_The problem_
Each entry below is to be given again word for word, with no pictures.

Material for this task section start

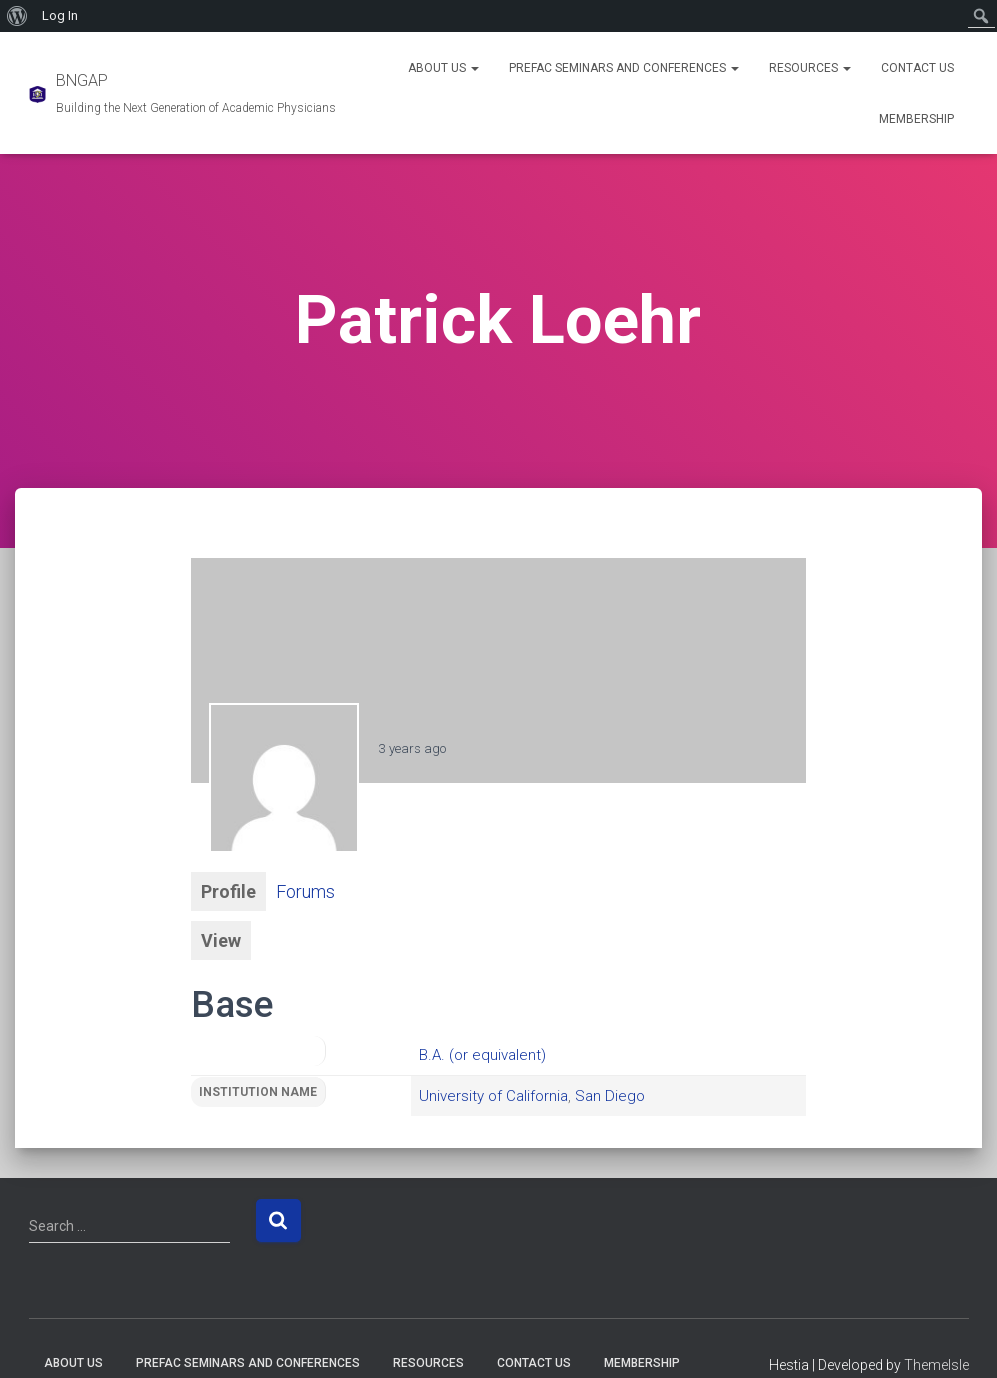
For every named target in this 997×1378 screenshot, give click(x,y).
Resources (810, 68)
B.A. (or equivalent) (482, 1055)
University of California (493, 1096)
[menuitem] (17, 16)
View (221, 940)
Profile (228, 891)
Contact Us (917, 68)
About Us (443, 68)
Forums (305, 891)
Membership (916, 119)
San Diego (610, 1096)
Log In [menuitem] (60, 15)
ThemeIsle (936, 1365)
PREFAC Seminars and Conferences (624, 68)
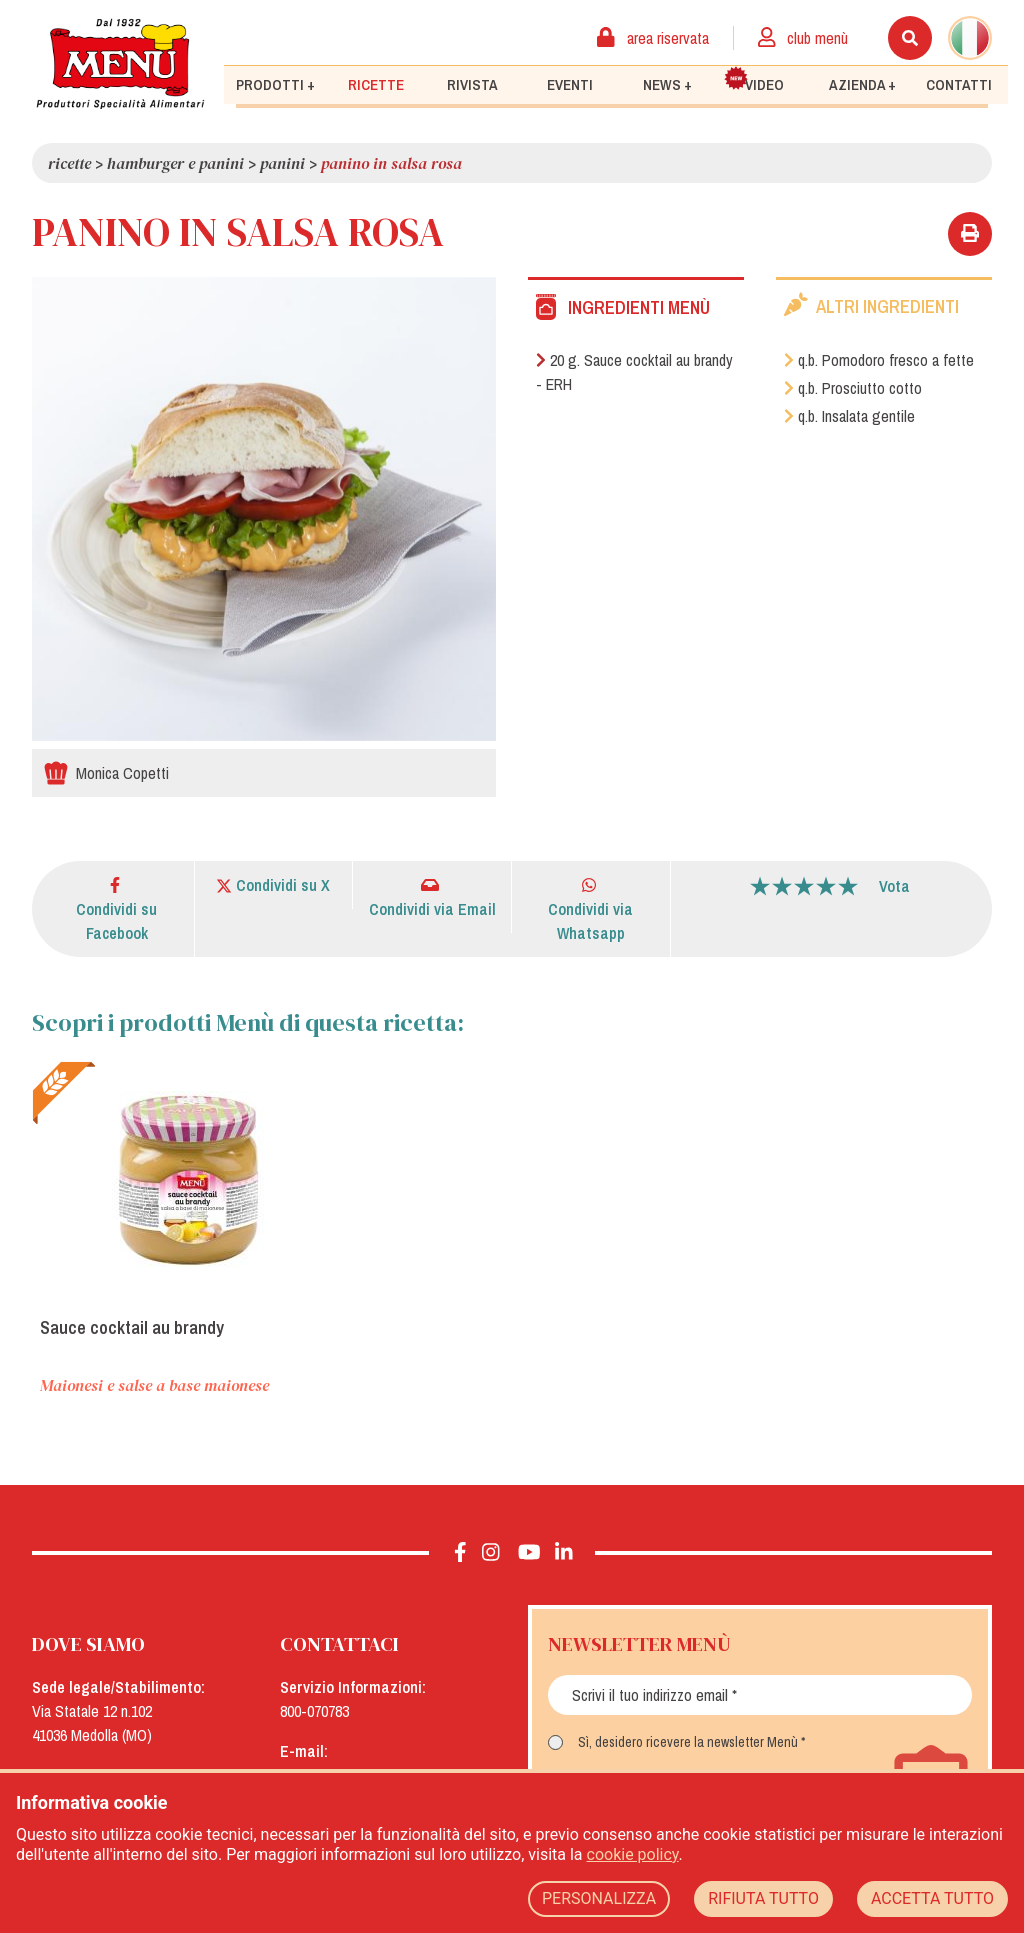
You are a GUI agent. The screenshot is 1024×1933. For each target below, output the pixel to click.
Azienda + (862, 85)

Material for this task section end

_Your response_
For every named target in this 997×1378 screenshot, give click(x,y).
Resources (810, 68)
B.A. (or equivalent) (482, 1055)
University of California (493, 1096)
[menuitem] (17, 16)
View (221, 940)
Profile (228, 891)
Contact Us (917, 68)
About Us (443, 68)
Forums (305, 891)
Membership (916, 119)
San Diego (610, 1096)
Log In [menuitem] (60, 15)
ThemeIsle (936, 1365)
PREFAC Seminars and Conferences (624, 68)
You are a GUI agent. The screenshot is 1024×1933. For each target below, output the pixel to click.
Azienda + (862, 85)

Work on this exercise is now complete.